About Mihoko

Mihoko Wakabayashi was born and grew up in Japan. Her major in college was education. She learned weaving by working with young people (K-12) who had difficulties in school in Japan and continued learning weaving for seven years. Since she opened her studio SAORI Worcester in 2000, she has taught many people including people with various disabilities and got involved in the community.

Besides regular classes, she has taught many workshops at different organizations, such as one-week fiber art program for children and NEWS (New England Weavers Seminar). She has developed a program Seed to Fashion to teach weaving with yarn dyed with indigo that people grow together since 2018, which is funded by Massachusetts Cultural Council &Worcester Arts Council.

She continues sharing her skills of freestyle weaving, spinning, dyeing, and sewing through Loom in Essence, Freestyle weavers co-op at her studio, and creates her art as Mihoko Textiles.

Artist Statement

Since Mihoko Wakabayashi discovered a freestyle weaving as her media to express her creativity in 1996, she never stopped weaving. Her interest expanded o dyeing and spinning which are both for making her art through weaving.

Her education background supports her as a teaching artist.
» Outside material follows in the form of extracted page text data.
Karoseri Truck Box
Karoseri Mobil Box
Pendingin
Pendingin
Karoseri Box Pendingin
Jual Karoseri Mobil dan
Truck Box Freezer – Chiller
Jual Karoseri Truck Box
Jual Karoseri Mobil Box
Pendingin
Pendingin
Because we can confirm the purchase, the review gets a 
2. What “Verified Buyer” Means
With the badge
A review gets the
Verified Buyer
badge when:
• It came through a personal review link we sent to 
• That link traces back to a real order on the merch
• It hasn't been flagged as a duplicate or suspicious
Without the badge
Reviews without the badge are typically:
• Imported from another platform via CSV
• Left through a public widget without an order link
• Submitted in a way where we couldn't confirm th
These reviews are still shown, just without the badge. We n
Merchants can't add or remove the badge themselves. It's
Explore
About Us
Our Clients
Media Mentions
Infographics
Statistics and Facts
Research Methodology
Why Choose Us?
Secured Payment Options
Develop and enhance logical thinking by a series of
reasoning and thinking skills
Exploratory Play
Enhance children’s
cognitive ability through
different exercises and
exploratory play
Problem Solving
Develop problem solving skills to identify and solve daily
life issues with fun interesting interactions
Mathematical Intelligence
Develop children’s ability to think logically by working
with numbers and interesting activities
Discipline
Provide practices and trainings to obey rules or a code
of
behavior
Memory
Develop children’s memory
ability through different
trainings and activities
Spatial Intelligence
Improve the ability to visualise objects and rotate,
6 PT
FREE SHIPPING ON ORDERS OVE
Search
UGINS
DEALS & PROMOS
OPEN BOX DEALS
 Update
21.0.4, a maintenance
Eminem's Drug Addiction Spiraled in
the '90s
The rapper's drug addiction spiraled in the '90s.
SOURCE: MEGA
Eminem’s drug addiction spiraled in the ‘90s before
While she ran a weaving studio, she conducted many workshops and presentations throughout Massachusetts. In 2010 and in 2021 she organized and displayed over sixty hand-woven banners at Elm Park Bridge for a public art.

Mihoko has always experimented with expanding possibilities in colors, materials, styles as her curiosity floats by. Every piece is unique although she loves purple and blue on herself. She enjoyed making her own unique yarn by dyeing with indigo, natural dyes such as onion skins, marigold, and mud dyed called Bengala dye, and chemical dyes as well as by spinning wool fiber. She often gets inspired by nature and being in nature. She weaves as she meditates. She practices this art form as her spiritual training of letting her ego go to create as her heart sings. She keeps a beginners mind as a guide to challenge mixing different fibers and color combinations.
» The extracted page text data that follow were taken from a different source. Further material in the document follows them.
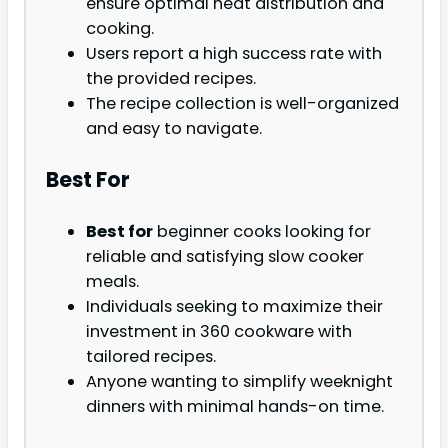
ensure optimal heat distribution and
cooking.
Users report a high success rate with
the provided recipes.
The recipe collection is well-organized
and easy to navigate.
Best For
Best for
beginner cooks looking for
reliable and satisfying slow cooker
meals.
Individuals seeking to maximize their
investment in 360 cookware with
tailored recipes.
Anyone wanting to simplify weeknight
dinners with minimal hands-on time.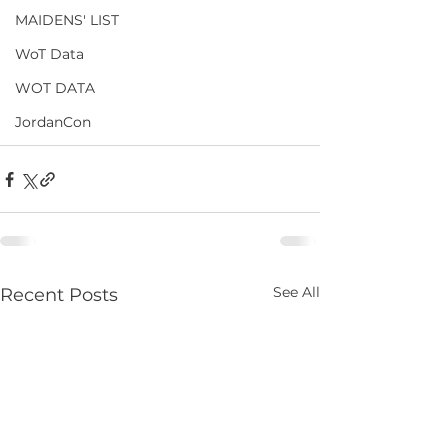
MAIDENS' LIST
WoT Data
WOT DATA
JordanCon
See All
Recent Posts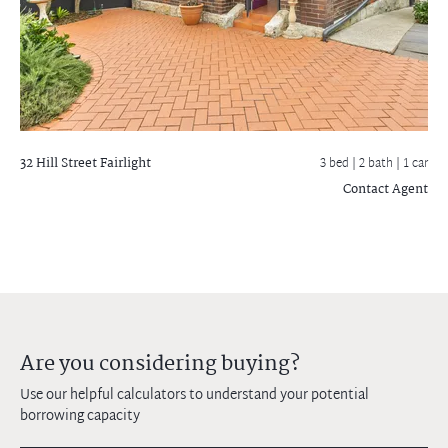
32 Hill Street
Fairlight
3 bed |
2 bath
| 1 car
Contact Agent
Are you considering buying?
Use our helpful calculators to understand your potential
borrowing capacity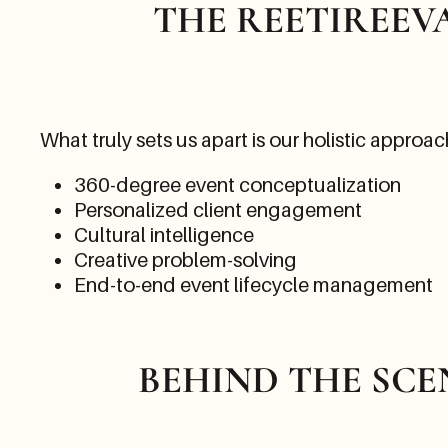
THE REETIREEV
What truly sets us apart is our holistic approac
360-degree event conceptualization
Personalized client engagement
Cultural intelligence
Creative problem-solving
End-to-end event lifecycle management
BEHIND THE SCE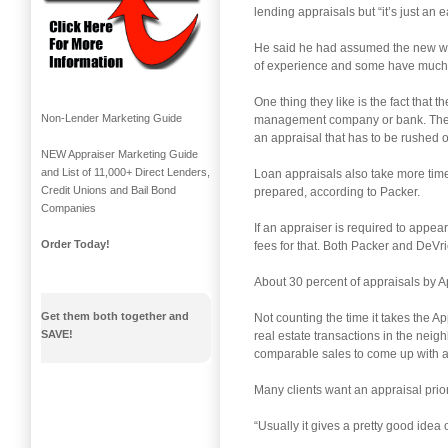
lending appraisals but “it’s just an 
He said he had assumed the new web
of experience and some have much 
One thing they like is the fact that
Non-Lender Marketing Guide
management company or bank. The cli
an appraisal that has to be rushed 
NEW Appraiser Marketing Guide
and List of 11,000+ Direct Lenders,
Loan appraisals also take more time
Credit Unions and Bail Bond
prepared, according to Packer.
Companies
If an appraiser is required to appe
Order Today!
fees for that. Both Packer and DeVri
About 30 percent of appraisals by A
Get them both together and
Not counting the time it takes the A
SAVE!
real estate transactions in the nei
comparable sales to come up with an
Many clients want an appraisal prior
“Usually it gives a pretty good idea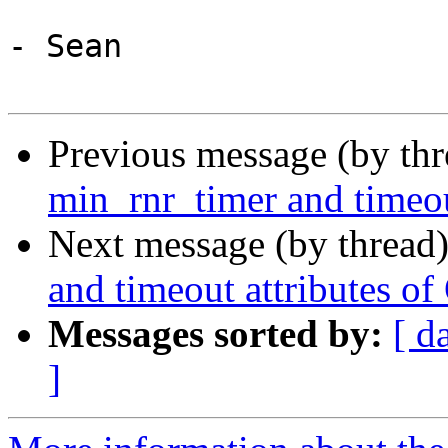
- Sean

Previous message (by th
min_rnr_timer and timeou
Next message (by thread
and timeout attributes of
Messages sorted by:
[ d
]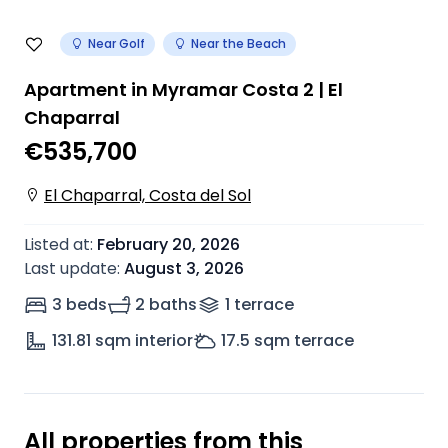
Near Golf
Near the Beach
Apartment in Myramar Costa 2 | El
Chaparral
€535,700
El Chaparral, Costa del Sol
Listed at
:
February 20, 2026
Last update
:
August 3, 2026
3 beds
2 baths
1
terrace
131.81
sqm interior
17.5
sqm terrace
All properties from this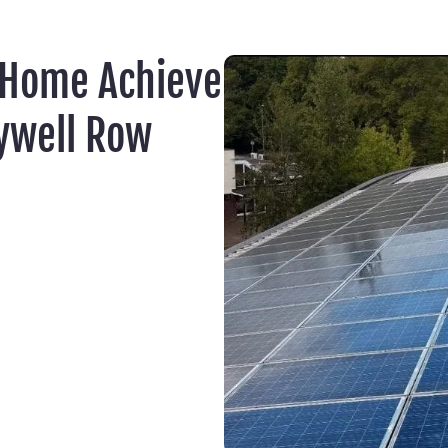
 Home Achieve
ywell Row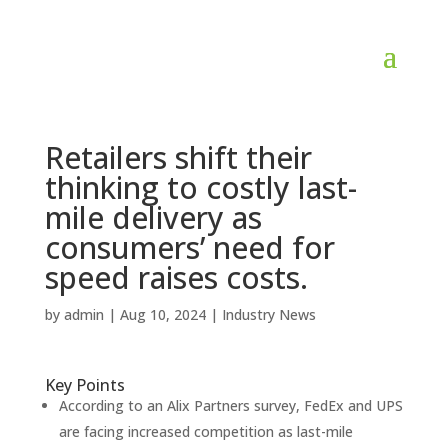
Retailers shift their
thinking to costly last-
mile delivery as
consumers’ need for
speed raises costs.
by
admin
|
Aug 10, 2024
|
Industry News
Key Points
According to an Alix Partners survey, FedEx and UPS
are facing increased competition as last-mile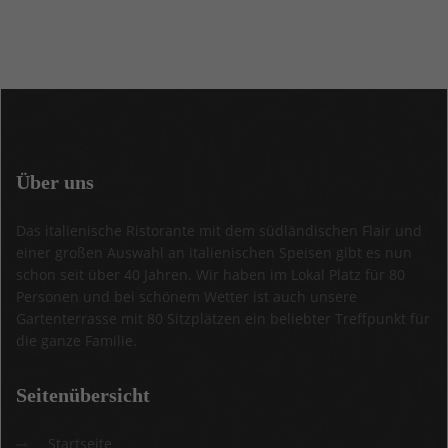
Über
uns
Das italienische Ristorante mit dem südländischen Flair und
einer großen Auswahl an italienischen Speisen gibt es nun
schon seit über 40 Jahren. Wir haben im Lokal Platz für 80
Personen und bei schönem Wetter ist auch unsere
Gartenterrasse mit 80 Sitzplätzen ein beliebter Treffpunkt für
die ganze Familie.
Seitenübersicht
Startseite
When she dyes, spins, and weaves, she usually doesn’t have a specific goal in her mind. When she designs a garment, she looks at the woven fabric carefully and move the fabric around to see what part matches other part, and slowly decide the shape and style. Unexpected things are embraced as a happy accident.

She enjoys making scarves, shawls, hats, tunics, jackets, jumpers, pouches, and more.